Until 1969, most state legislatures decreed that unhappily married couples should not be rid of one another until periods of time varying from a few months to more than one year had elapsed. In addition to imposing long waiting periods, in days gone by the person seeking the divorce was forced to make specific allegations about the misconduct of the other spouse, allegations that were often salacious, even more often fictional and in many states, absolutely essential if the divorce was to be granted. In those states the proof could be provided by a private investigator equipped with a camera and the ability to follow a wandering spouse into the confines of a hotel room and a non-spouse’s arms.
Unfortunately for those profiting from the divorce business, the legal system slowly acquiesced to demands that it reform, recognizing the absurdity of forcing unhappy couples to make up reasons for bringing their marriages to an end. People thought reform made great good sense and what became known as no-fault divorces became the law of the land.
The first state to adopt no fault divorce was California under Ronald Reagan in 1969. The last state to adopt this common sense approach to marital discord was New York in 2010. Lengthy waiting periods and the need to fabricate reasons for the divorce became vestiges of a bygone era. If it all seemed too good to be true, it may prove to have been.
No-fault divorce was not intended to lessen the importance of marriage nor its beneficial effects. During the 2012 presidential campaign Rick Santorum explained the virtue of marriage at a campaign rally in Iowa. Addressing the crowd he said: “What two things, that if you do, will guarantee that you will not be in poverty in America? Number one, graduate from high school. Number two, get married. Before you have children. If you do those two things, you will be successful economically.” Although not articulated in that particular speech, it follows that to fully enjoy the prosperity that accompanies marriage, people should stay married and the best way to insure that happens is to make it harder to get divorced. And many states are now considering how to do that. Oklahoma is one of the leaders in that movement.
Oklahomans know the importance of marriage as demonstrated by the fact that, according to the Pew Research Organization, 10% of all ever-married adults in that state have had at least three spouses. That is twice the national average. Recognizing that, and because Oklahoma has the second highest divorce rate of any state in the country, (you can’t have had “at least three spouses” without having had at least two divorces) a state representative introduced a bill in early 2014 that would impose a six-month waiting period for most divorces. Another bill was introduced that would eliminate incompatibility as a ground for divorce. Although those two bills have not advanced, a third bill introduced a 90-day “cooling down period” following the filing of a divorce petition. That bill has passed the Senate but has not yet been considered in the House.

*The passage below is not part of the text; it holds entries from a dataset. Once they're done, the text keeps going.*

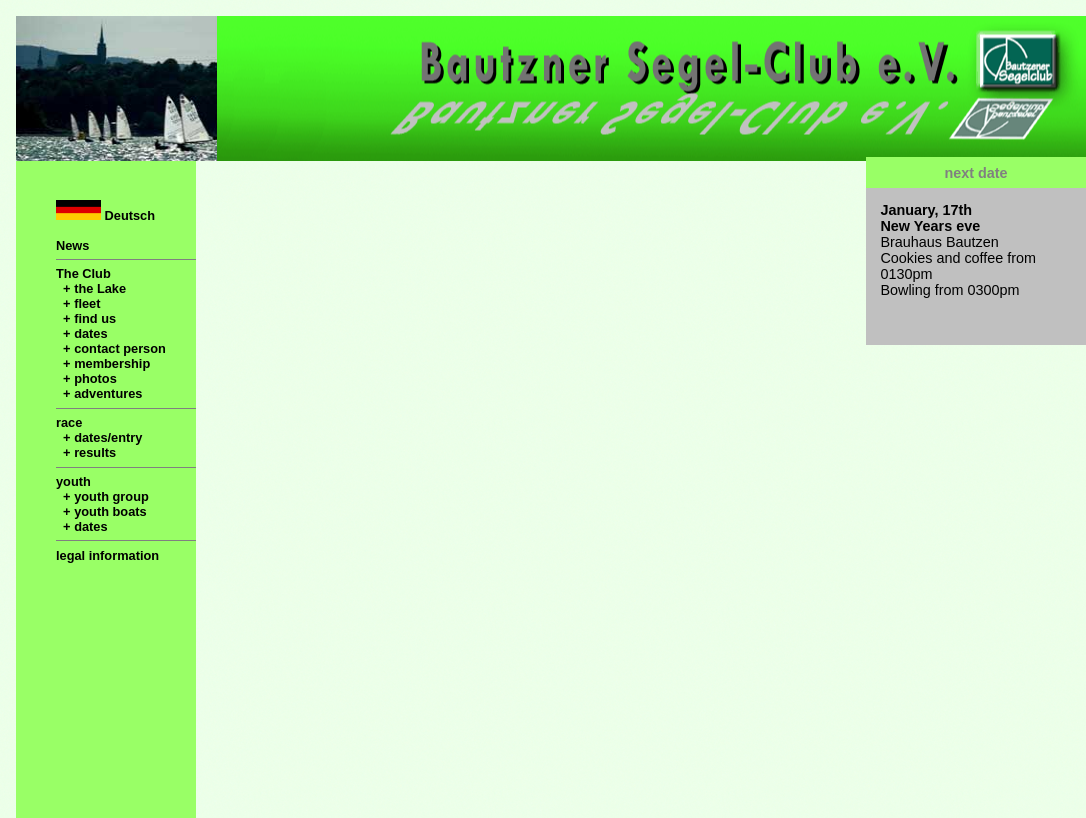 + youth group (102, 496)
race (69, 422)
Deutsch (105, 211)
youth (73, 481)
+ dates (82, 333)
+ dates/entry (99, 437)
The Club (83, 273)
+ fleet (78, 303)
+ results (86, 452)
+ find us (86, 318)
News (72, 245)
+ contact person (111, 348)
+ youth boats (101, 511)
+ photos (86, 378)
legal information (107, 555)
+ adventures (99, 393)
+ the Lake (91, 288)
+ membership (103, 363) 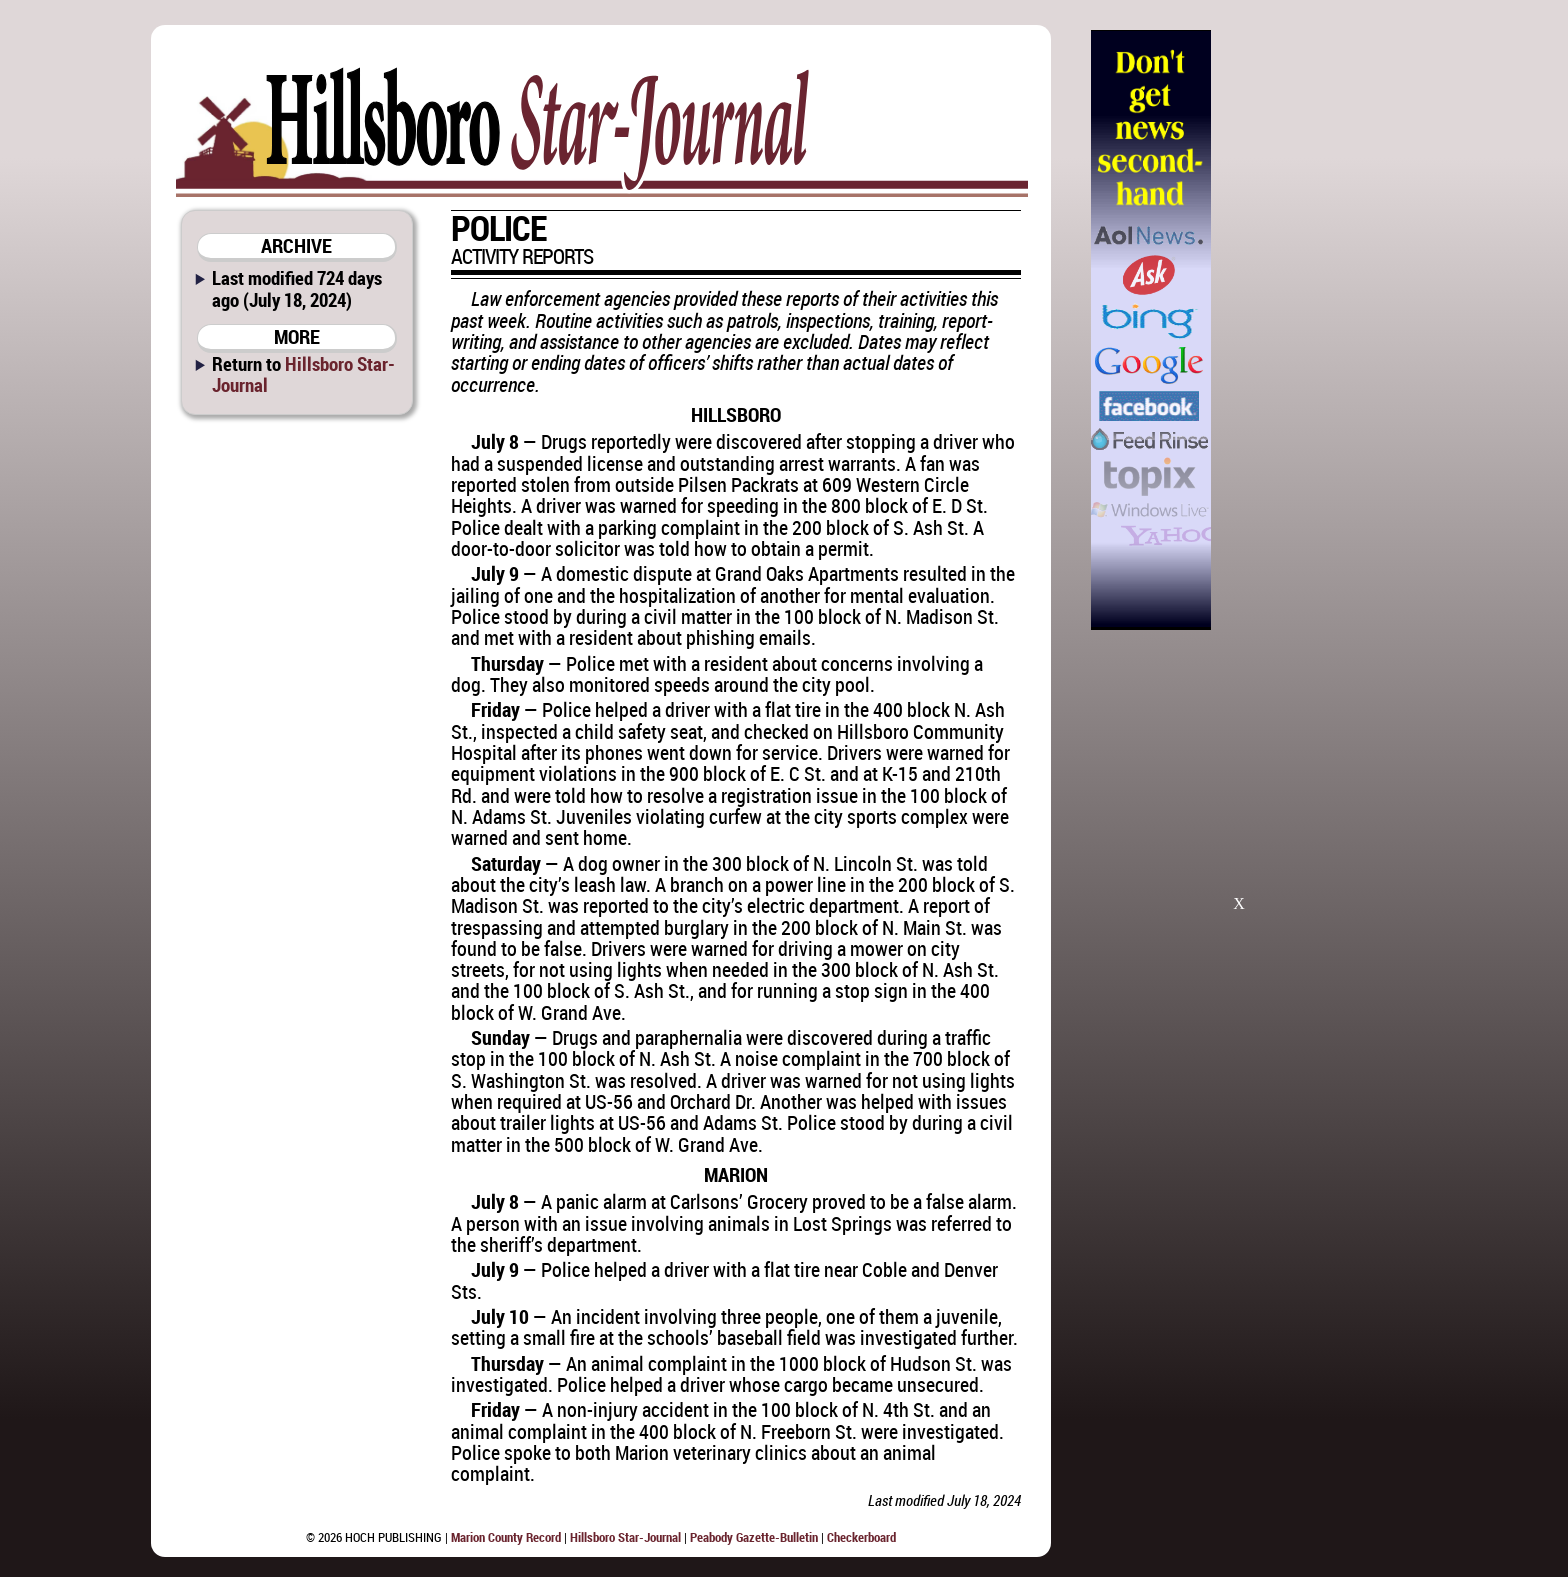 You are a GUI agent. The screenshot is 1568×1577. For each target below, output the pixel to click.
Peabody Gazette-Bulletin (754, 1537)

Oklahoma is also considering extending the time between filing for divorce and getting a decree to six months. In Kansas a legislator has introduced a bill that would remove incompatibility as a ground for divorce. If incompatibility is no longer a ground for divorce, divorcing couples can once again come up with creative reasons for splitting up. In 2011 Arizona enacted a law that enables either divorcing spouse to extend the process by four months. In 2013 three North Carolina state senators introduced a bill they called the “Healthy Marriage Act” that would replace the existing one year waiting period from the time a proceeding is begun until a divorce is granted, to two years following the date a spouse give the other spouse written notice, duly notarized, that he or she intends to file for divorce at the end of the two year period. That has not yet been enacted.
Today a steadily increasing number of people are cohabiting rather than marrying. According to the National Health Statistic Report in 1995 39% of women in the United States between the ages of 15-44 entered into marriage as their first union. In the 2006-2010 period that percentage decreased to 23%. Those cohabiting as their first unions went from 34% in 1995 to 48% in the later period. Thanks to the efforts of legislatures in states like Oklahoma and Kansas, these numbers are sure to increase. One can’t help but wonder if those trying to make it more difficult for unhappily married couples to get divorced know what they are doing. The answer is, probably not.